----- Input material

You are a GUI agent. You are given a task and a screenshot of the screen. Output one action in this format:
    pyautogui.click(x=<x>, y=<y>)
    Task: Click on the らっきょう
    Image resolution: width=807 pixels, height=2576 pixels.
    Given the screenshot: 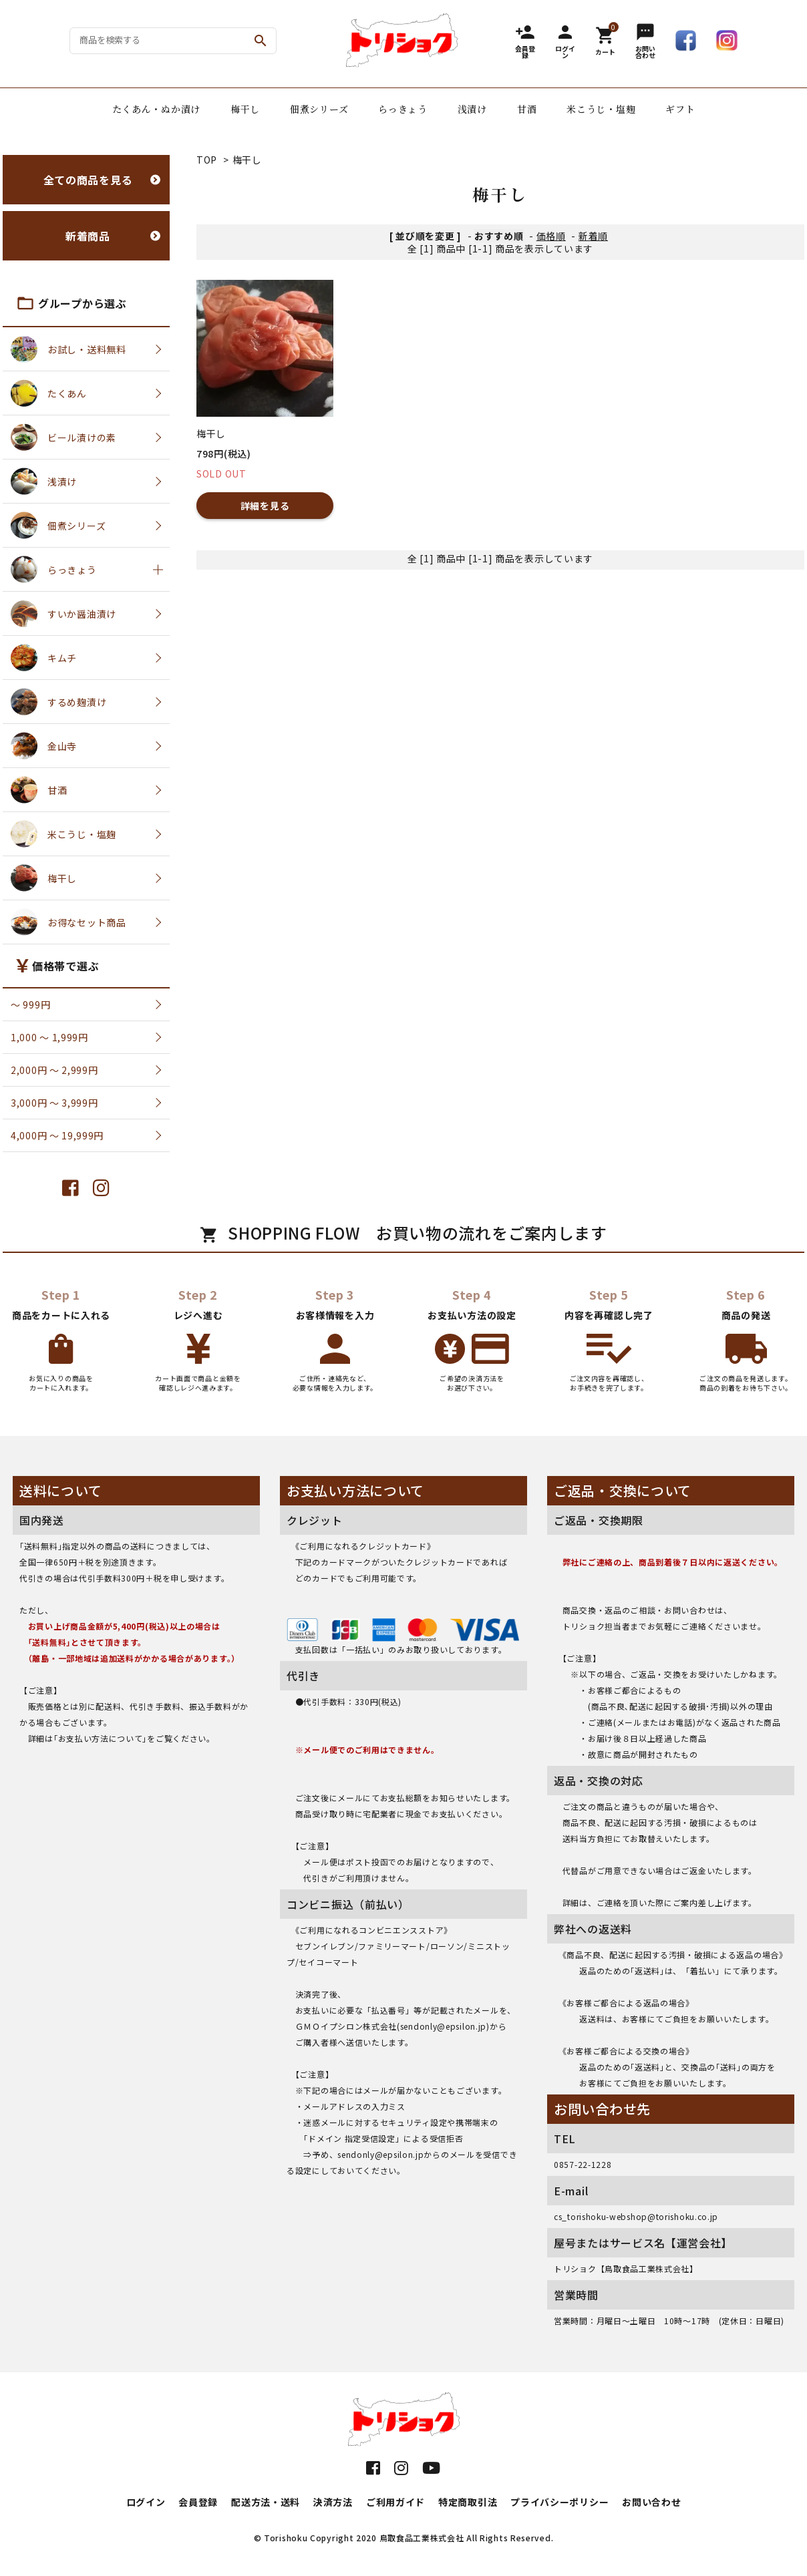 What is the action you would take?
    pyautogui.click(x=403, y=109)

----------
----- Input material

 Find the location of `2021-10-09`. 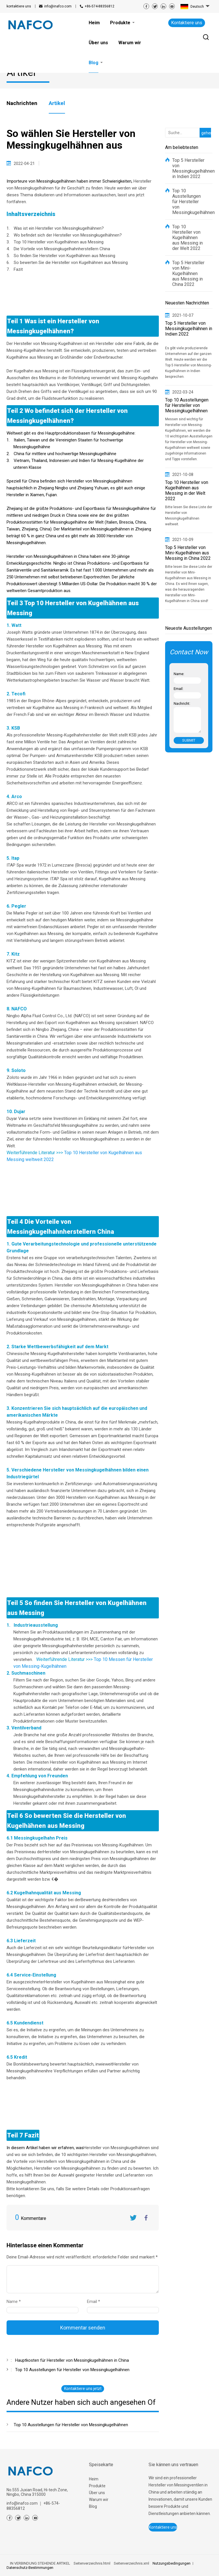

----------

> [Assigned task]
Your answer should be the lines of the listing above between the line holding "You are a GUI" and the line holding "Image resolution: width=807", inclusive, restated word for word and alone.

> [Response to the exercise]
You are a GUI agent. You are given a task and a screenshot of the screen. Output one action in this format:
    pyautogui.click(x=<x>, y=<y>)
    Task: Click on the らっきょう
    Image resolution: width=807 pixels, height=2576 pixels.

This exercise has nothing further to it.